[Pixel coordinate grounding data]
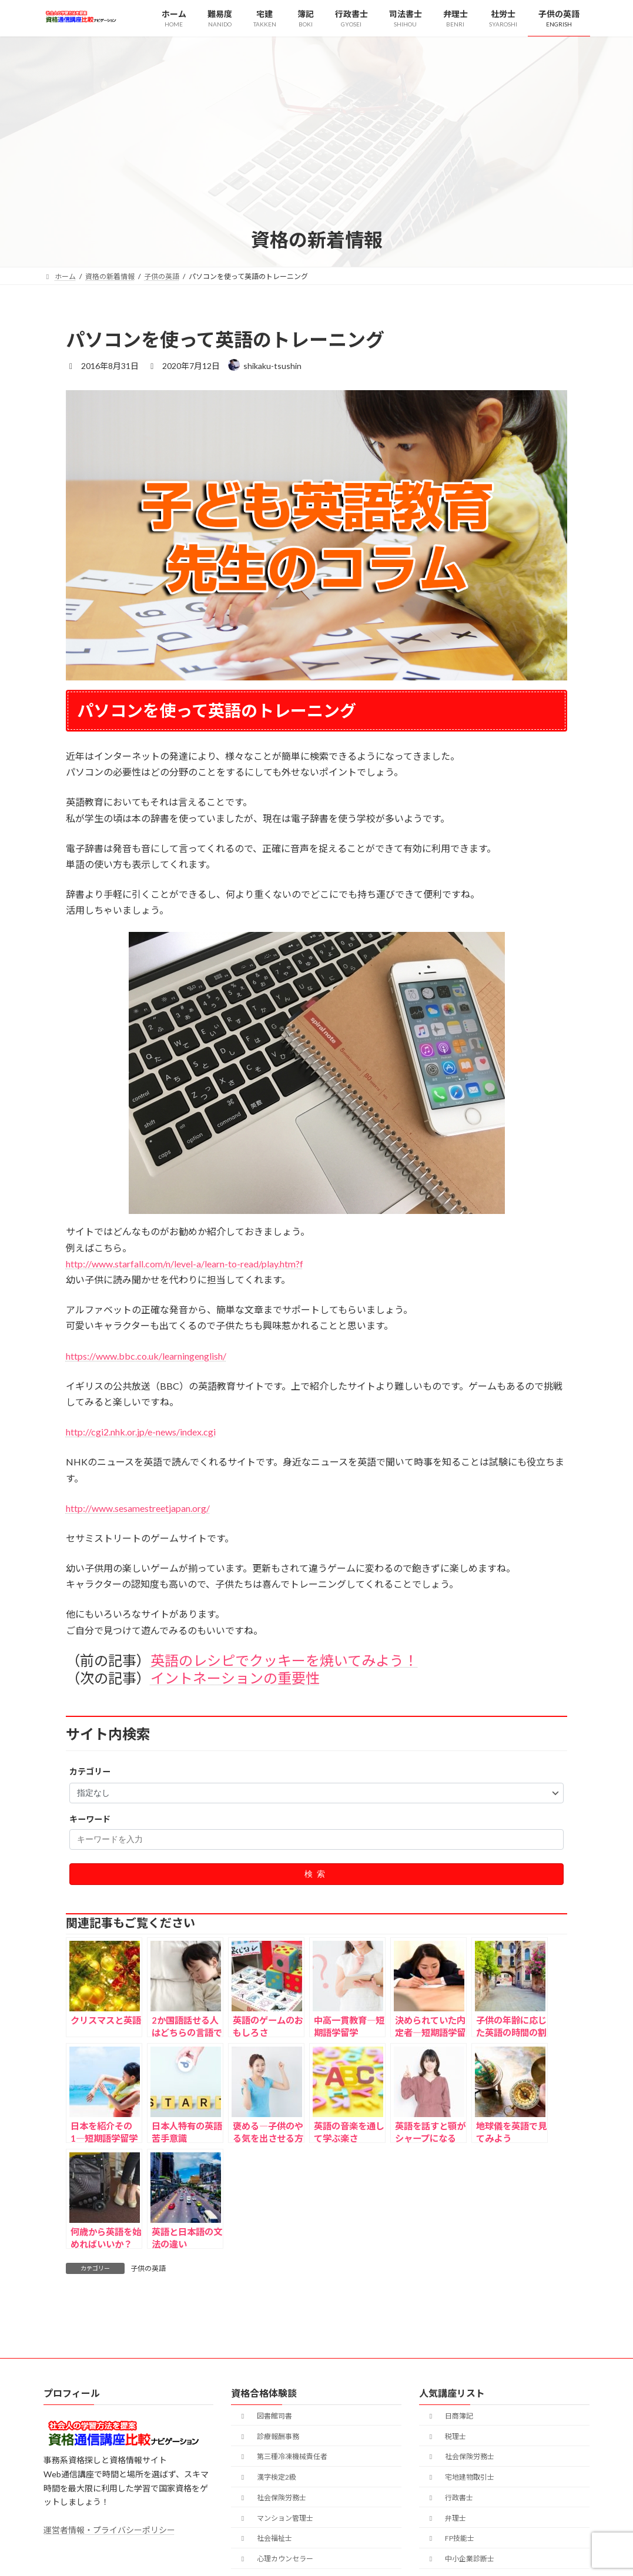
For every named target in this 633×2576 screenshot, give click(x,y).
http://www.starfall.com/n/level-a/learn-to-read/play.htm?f (184, 1263)
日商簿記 (449, 2415)
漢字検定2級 (267, 2477)
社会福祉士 (265, 2538)
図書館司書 (265, 2415)
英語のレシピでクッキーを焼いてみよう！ (284, 1660)
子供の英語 (148, 2268)
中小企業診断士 (460, 2559)
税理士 (446, 2436)
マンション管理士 (275, 2518)
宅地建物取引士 (460, 2477)
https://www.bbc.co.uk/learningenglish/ (146, 1355)
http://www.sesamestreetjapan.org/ (138, 1508)
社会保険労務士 (272, 2497)
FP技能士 (450, 2538)
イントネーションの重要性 (235, 1677)
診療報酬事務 (268, 2436)
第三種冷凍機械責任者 (282, 2457)
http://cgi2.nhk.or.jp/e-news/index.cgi (141, 1431)
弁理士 (446, 2518)
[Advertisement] (316, 138)
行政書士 (449, 2497)
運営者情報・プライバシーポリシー (109, 2530)
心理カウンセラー (275, 2559)
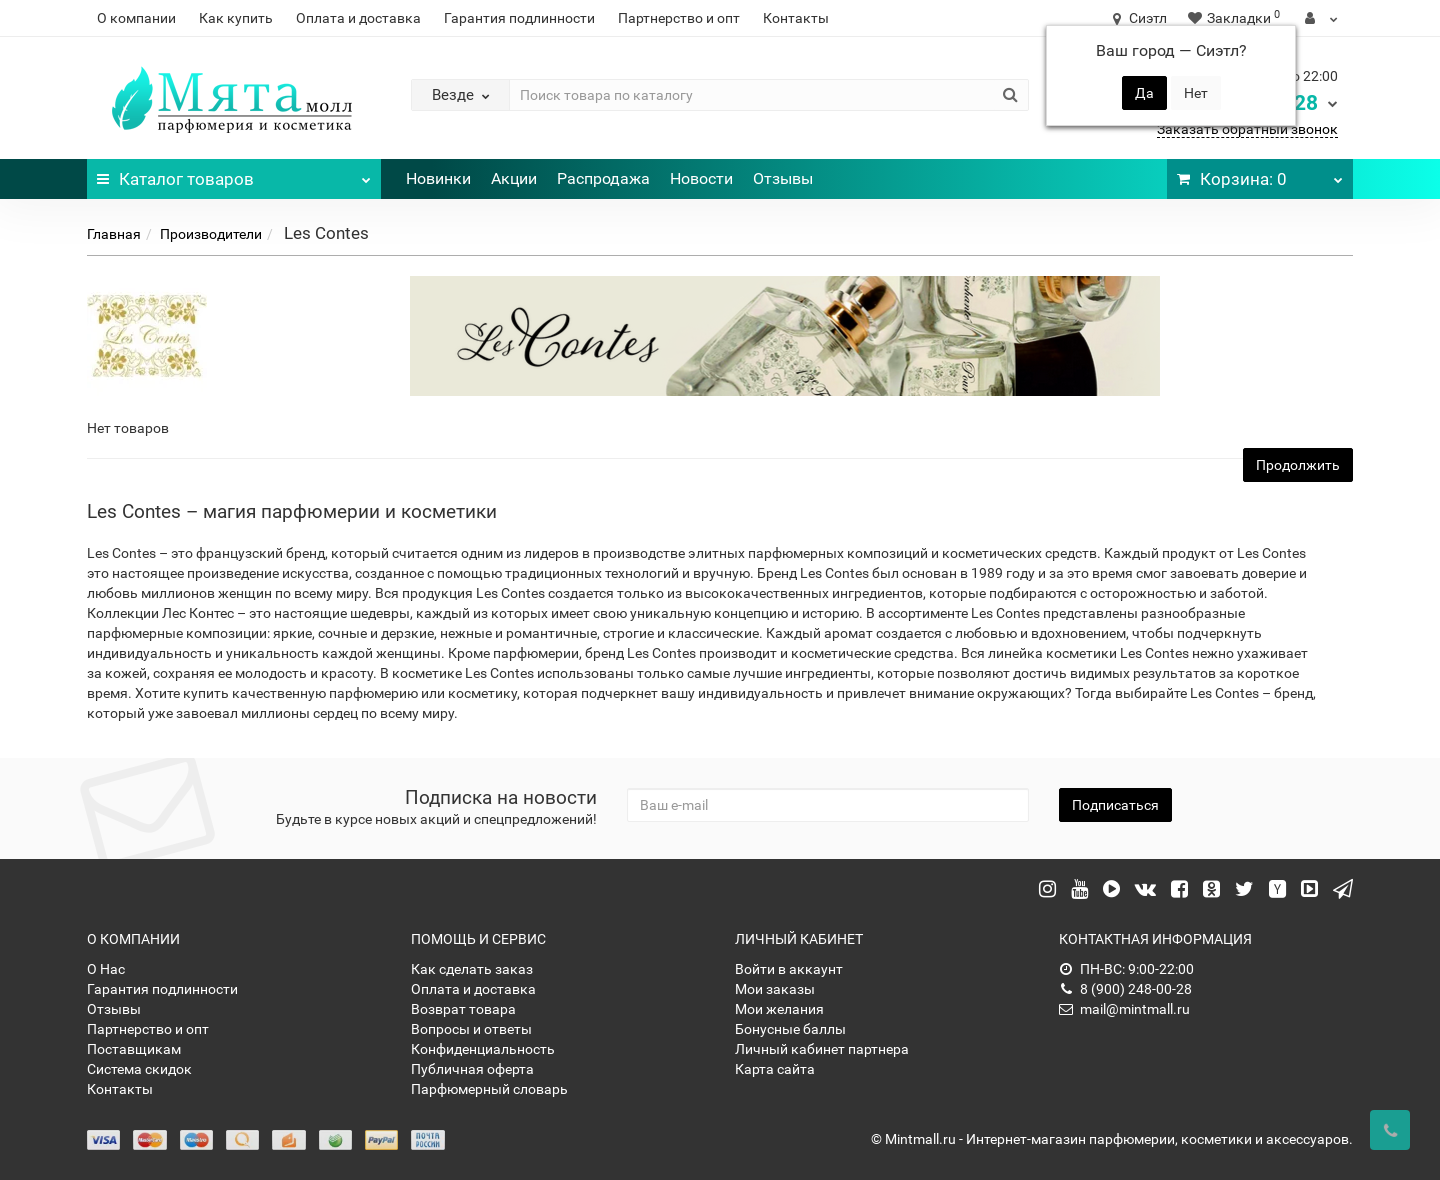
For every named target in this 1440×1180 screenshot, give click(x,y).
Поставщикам (134, 1049)
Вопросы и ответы (471, 1029)
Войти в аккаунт (789, 969)
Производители (211, 234)
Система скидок (139, 1069)
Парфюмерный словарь (489, 1089)
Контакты (796, 18)
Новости (701, 178)
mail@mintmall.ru (1124, 1009)
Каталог (234, 174)
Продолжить (1298, 465)
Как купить (236, 18)
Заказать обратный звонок (1247, 129)
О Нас (106, 969)
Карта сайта (775, 1069)
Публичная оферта (472, 1069)
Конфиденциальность (483, 1049)
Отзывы (783, 178)
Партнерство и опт (679, 18)
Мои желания (779, 1009)
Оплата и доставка (358, 18)
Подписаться (1115, 805)
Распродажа (603, 178)
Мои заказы (775, 989)
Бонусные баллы (790, 1029)
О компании (136, 18)
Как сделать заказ (472, 969)
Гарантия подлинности (519, 18)
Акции (514, 178)
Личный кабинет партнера (822, 1049)
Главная (114, 234)
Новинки (438, 178)
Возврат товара (463, 1009)
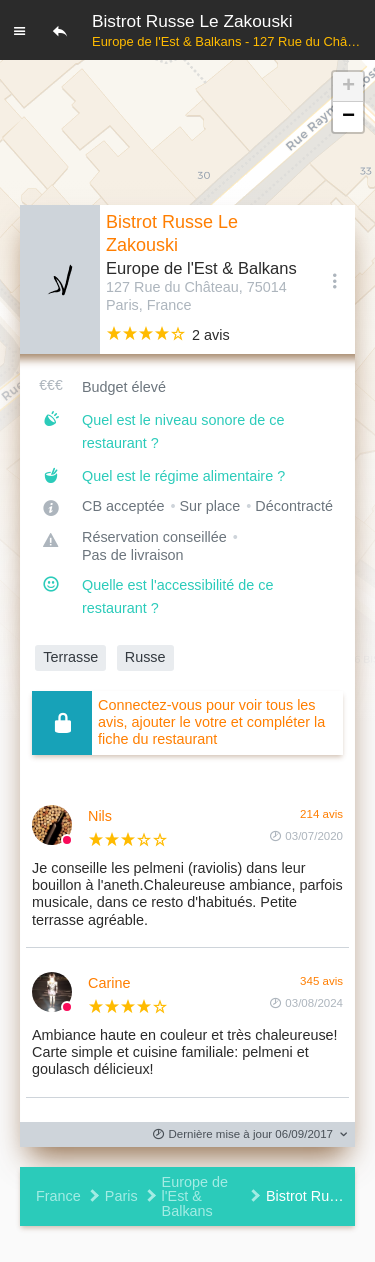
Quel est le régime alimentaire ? (183, 476)
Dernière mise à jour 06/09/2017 (243, 1134)
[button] (348, 87)
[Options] (335, 280)
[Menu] (20, 30)
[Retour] (60, 30)
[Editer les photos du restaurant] (60, 279)
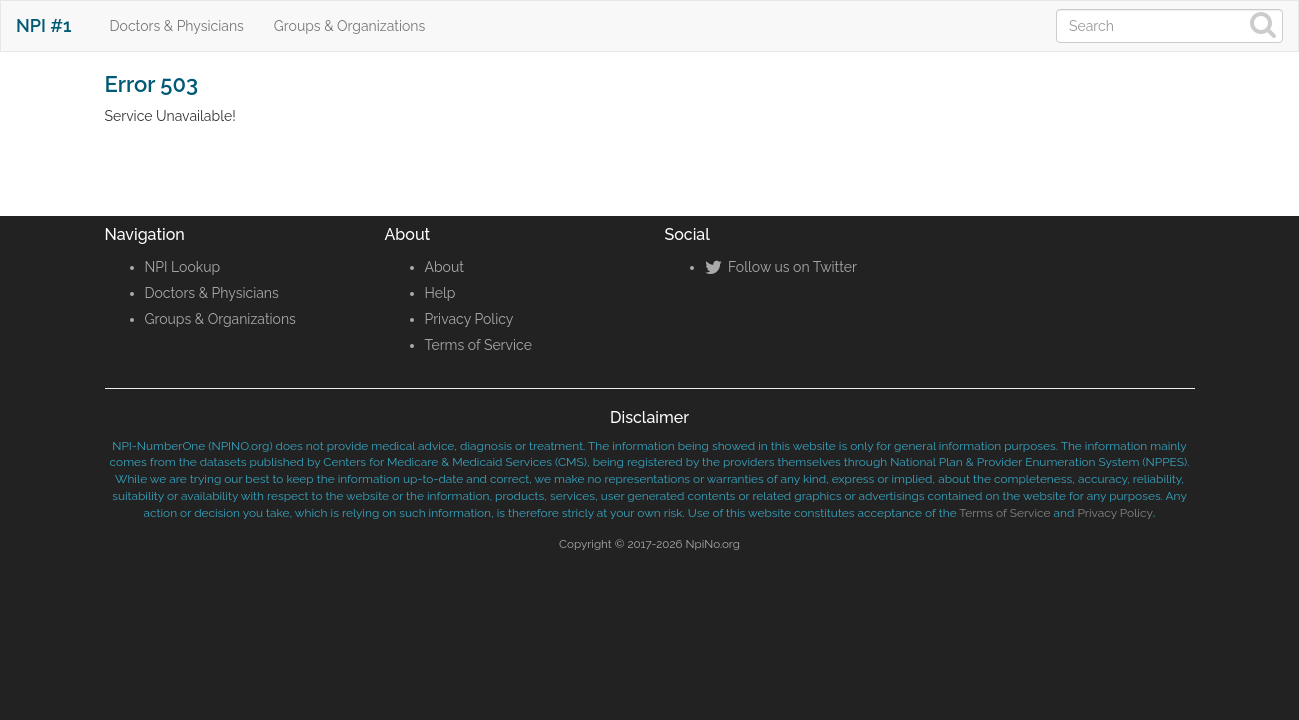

▸ **INSTRUCTIONS TO FOLLOW**: Would you write out the data exactly, with no pictures in the copy?

▸ **RESULT**:
For every named target in this 633×2576 screenshot, give click(x,y).
http://www.starfall.com/n/level-a/learn-to-read/play.htm?f (184, 1263)
日商簿記 (449, 2415)
漢字検定2級 (267, 2477)
社会福祉士 (265, 2538)
図書館司書 (265, 2415)
英語のレシピでクッキーを焼いてみよう！ (284, 1660)
子供の英語 (148, 2268)
中小企業診断士 (460, 2559)
税理士 (446, 2436)
マンション管理士 (275, 2518)
宅地建物取引士 (460, 2477)
https://www.bbc.co.uk/learningenglish/ (146, 1355)
http://www.sesamestreetjapan.org/ (138, 1508)
社会保険労務士 (272, 2497)
FP技能士 (450, 2538)
イントネーションの重要性 (235, 1677)
診療報酬事務 (268, 2436)
第三種冷凍機械責任者 (282, 2457)
http://cgi2.nhk.or.jp/e-news/index.cgi (141, 1431)
弁理士 (446, 2518)
[Advertisement] (316, 138)
行政書士 (449, 2497)
運営者情報・プライバシーポリシー (109, 2530)
心理カウンセラー (275, 2559)
For every named target in this 1440×1180 screenshot, give click(x,y).
Поставщикам (134, 1049)
Вопросы и ответы (471, 1029)
Войти в аккаунт (789, 969)
Производители (211, 234)
Система скидок (139, 1069)
Парфюмерный словарь (489, 1089)
Контакты (796, 18)
Новости (701, 178)
mail@mintmall.ru (1124, 1009)
Каталог (234, 174)
Продолжить (1298, 465)
Как купить (236, 18)
Заказать обратный звонок (1247, 129)
О Нас (106, 969)
Карта сайта (775, 1069)
Публичная оферта (472, 1069)
Конфиденциальность (483, 1049)
Отзывы (783, 178)
Партнерство и опт (679, 18)
Мои желания (779, 1009)
Оплата и доставка (358, 18)
Подписаться (1115, 805)
Распродажа (603, 178)
Мои заказы (775, 989)
Бонусные баллы (790, 1029)
О компании (136, 18)
Как сделать заказ (472, 969)
Гарантия подлинности (519, 18)
Акции (514, 178)
Личный кабинет партнера (822, 1049)
Главная (114, 234)
Новинки (438, 178)
Возврат товара (463, 1009)
Quel est le régime alimentaire ? (183, 476)
Dernière mise à jour 06/09/2017 (243, 1134)
[button] (348, 87)
[Options] (335, 280)
[Menu] (20, 30)
[Retour] (60, 30)
[Editer les photos du restaurant] (60, 279)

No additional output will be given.